Computer fan control

Fan control is the management of the rotational speed of an electric fan. In computers, various types of computer fans are used to provide adequate cooling, and different fan control mechanisms balance their cooling capacities and noise they generate.

Need for fan control

As modern PCs grow more powerful so do their requirements for electrical power. Computers convert one part of this electrical power into heat generated by all major components.

Processors in most early x86-based computers, up to some of the early 486s, did not need active ventilation. Power supplies needed forced cooling, and power supply fans also circulated cooling air through the rest of the PC with the ATX standard. The byproduct of increased heat generation is that the fan(s) need to move increasing amounts air and thus need to be more powerful. Since they must move more air through the same area of space, fans will become more noisy.

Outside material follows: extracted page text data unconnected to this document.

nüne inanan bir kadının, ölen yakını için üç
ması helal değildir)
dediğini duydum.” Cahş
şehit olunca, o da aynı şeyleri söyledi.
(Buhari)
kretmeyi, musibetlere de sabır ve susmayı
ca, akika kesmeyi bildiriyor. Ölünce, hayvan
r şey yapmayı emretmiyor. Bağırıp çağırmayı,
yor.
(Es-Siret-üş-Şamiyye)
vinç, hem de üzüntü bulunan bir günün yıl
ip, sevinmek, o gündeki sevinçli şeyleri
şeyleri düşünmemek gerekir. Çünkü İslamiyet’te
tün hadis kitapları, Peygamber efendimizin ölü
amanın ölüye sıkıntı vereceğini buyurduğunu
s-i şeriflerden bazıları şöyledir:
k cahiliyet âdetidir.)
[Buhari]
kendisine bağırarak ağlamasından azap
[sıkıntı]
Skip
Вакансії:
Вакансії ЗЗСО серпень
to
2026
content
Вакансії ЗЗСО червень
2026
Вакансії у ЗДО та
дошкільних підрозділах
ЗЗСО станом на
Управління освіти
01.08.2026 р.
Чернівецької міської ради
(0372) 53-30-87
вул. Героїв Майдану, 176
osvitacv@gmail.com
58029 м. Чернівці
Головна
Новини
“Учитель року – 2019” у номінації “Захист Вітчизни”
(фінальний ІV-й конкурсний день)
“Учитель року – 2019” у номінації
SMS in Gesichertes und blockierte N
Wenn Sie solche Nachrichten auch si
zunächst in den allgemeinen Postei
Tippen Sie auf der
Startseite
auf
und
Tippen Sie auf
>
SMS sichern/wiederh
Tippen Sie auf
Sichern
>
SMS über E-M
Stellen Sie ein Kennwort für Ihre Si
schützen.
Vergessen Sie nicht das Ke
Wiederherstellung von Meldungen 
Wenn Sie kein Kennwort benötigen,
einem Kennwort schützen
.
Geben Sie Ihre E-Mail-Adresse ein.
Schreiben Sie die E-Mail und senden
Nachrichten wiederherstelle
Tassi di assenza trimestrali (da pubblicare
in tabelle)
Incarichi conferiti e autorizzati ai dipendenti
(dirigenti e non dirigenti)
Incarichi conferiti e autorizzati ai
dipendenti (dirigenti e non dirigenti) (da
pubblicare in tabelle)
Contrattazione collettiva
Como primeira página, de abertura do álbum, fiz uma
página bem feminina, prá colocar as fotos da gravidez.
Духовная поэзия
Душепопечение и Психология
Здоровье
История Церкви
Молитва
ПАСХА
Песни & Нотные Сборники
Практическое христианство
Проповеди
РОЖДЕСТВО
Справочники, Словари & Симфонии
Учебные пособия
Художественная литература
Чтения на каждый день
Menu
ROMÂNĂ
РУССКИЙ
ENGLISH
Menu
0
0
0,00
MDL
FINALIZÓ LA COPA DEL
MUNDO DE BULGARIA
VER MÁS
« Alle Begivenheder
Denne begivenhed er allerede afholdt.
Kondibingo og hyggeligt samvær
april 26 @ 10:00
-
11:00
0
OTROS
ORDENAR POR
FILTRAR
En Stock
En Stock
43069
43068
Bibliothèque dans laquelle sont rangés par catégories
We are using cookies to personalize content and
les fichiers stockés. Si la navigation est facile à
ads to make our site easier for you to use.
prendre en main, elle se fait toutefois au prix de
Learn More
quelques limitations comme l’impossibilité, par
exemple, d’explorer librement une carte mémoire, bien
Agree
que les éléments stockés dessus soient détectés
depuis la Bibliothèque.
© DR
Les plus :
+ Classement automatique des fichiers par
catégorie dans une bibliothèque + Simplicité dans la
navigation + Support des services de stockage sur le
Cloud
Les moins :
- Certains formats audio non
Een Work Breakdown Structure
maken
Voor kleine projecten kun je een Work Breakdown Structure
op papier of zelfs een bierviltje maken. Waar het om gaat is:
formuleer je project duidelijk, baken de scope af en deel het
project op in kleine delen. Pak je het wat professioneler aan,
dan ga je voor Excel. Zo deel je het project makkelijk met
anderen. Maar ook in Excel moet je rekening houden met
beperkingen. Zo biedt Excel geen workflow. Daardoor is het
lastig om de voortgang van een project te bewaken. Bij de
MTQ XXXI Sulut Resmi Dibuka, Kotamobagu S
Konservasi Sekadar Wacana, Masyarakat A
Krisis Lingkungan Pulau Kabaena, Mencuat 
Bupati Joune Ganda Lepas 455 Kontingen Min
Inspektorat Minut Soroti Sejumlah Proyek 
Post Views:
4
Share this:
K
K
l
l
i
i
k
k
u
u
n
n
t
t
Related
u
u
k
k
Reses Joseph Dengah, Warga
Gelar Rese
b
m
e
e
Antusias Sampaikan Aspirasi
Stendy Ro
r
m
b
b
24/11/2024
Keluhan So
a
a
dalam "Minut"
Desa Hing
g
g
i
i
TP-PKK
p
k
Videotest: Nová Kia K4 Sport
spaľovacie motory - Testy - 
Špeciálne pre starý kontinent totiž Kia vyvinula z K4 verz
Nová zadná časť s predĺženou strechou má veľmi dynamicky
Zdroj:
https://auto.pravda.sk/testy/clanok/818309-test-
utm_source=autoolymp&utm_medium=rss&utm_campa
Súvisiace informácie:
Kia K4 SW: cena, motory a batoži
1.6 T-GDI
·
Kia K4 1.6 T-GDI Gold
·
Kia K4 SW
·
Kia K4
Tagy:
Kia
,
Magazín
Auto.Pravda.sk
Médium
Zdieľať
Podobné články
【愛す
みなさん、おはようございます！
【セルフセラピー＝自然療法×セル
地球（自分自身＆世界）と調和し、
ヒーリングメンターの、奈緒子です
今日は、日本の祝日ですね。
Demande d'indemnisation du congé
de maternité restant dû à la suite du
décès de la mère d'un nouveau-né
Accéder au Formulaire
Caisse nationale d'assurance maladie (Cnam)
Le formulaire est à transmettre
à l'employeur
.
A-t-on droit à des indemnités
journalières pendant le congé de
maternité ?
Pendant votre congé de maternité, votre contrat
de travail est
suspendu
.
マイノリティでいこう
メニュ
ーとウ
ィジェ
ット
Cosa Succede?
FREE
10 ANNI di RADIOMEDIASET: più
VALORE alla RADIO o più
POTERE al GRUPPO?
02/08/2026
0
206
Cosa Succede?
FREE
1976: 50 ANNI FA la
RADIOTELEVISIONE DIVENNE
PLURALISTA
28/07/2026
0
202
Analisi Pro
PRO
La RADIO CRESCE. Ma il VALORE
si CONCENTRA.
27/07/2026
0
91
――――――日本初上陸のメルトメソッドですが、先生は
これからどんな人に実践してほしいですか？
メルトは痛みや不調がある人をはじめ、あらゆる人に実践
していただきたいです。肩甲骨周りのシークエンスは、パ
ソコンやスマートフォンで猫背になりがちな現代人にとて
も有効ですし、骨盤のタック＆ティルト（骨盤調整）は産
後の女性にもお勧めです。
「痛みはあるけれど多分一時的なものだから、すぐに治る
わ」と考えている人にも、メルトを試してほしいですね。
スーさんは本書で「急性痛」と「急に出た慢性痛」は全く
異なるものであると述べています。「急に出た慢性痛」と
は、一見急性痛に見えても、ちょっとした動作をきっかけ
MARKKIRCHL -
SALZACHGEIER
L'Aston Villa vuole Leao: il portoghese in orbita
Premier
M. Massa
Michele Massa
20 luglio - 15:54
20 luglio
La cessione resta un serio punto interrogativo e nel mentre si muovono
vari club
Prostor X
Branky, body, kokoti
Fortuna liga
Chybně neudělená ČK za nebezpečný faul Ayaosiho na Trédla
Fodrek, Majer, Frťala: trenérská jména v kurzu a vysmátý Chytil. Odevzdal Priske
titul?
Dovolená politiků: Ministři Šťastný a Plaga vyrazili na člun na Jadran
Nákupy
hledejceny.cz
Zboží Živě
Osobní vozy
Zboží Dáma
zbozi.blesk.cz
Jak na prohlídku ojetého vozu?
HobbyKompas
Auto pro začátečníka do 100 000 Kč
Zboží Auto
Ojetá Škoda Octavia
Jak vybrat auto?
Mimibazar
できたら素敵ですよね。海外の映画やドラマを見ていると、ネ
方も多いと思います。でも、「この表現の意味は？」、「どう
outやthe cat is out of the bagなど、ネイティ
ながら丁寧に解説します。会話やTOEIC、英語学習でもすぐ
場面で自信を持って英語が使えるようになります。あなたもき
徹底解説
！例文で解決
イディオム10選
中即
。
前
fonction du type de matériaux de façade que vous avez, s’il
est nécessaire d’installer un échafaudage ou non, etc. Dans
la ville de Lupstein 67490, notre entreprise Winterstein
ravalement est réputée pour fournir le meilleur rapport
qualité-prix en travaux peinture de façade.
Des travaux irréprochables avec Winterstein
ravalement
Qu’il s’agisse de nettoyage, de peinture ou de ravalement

Fans installed in a PC case can produce noise levels of up to 70 dB. Since fan noise increases with the fifth power of the fan rotation speed,^[1] reducing rotations per minute (RPM) by a small amount potentially means a large reduction in fan noise. This must be done cautiously, as excessive reduction in speed may cause components to overheat and be damaged. If done properly fan noise can be drastically reduced.

Fan connectors

The common cooling fans used in computers use standardized connectors with two to four pins. The first two pins are always used to deliver power to the fan motor, while the rest can be optional, depending on fan design and type:

Ground – common ground
Power – nominally +12 V, though it may be variable depending on fan type and desired fan rotation speed
Sense output from fan – outputs a signal that pulses twice for each rotation of the fan as a pulse train, with the signal frequency proportional to the fan speed
Control input – a pulse-width modulation (PWM) input signal, which gives the ability to adjust the rotation speed on the fly without changing the input voltage delivered to the cooling fan

The color of the wires connected to these pins varies depending on the number of connectors, but the role of each pin is standardized and guaranteed to be the same on any system. Cooling fans equipped with either two- or three-pin connectors are usually designed to accept a wide range of input voltages, which directly affects the rotation speed of the blades.

Types of control

Thermostatic

Main article: Bang–bang control

In this style of fan control, the fan is either on or off. Temperature inside the chassis is checked, and if an outside-of-range temperature is detected, fans are set to their maximum speed. When the temperature drops below a threshold again, the fans are turned back off. This control method reduces power requirements during periods of low usage, but when the system is operating at capacity, the fan noise can become a problem again.

Linear voltage regulation

A standard cooling fan is essentially a bladed DC motor. By varying the voltage input across the acceptable range for a fan, the speed of the fan will increase (to added voltage) and decrease (to reduced voltage); a faster fan means more air moved and thus a higher heat exchange rate. There are a few ways to perform this regulation, as described below.

Resistors

Resistors are the simplest method of reducing fan noise, but they add to the heat generated inside the computer case. Since the voltage drop is proportional to the current, the fan may not start. They need to be of the appropriate power rating. For variable fan control, potentiometers could be used along with a transistor such as a MOSFET whose output voltage is controlled by the potentiometer. It is possible to use a rheostat instead.

Diodes

A diode in series with the fan will reduce the voltage being output to the fan. A silicon diode provides a relatively constant voltage drop of about 0.7 V per diode; data sheets for a specific diode specify its voltage drop, for example the 1N4001 silicon diode's voltage drop varies from approximately 0.7 to 0.9 V as the current varies from 0.01 to 1 A. ^[2] The power rating should be noted and some diodes may require cooling to operate at their rated current. It should also be noted that the voltage drop across the diode will fall with temperature, causing the fan to speed up.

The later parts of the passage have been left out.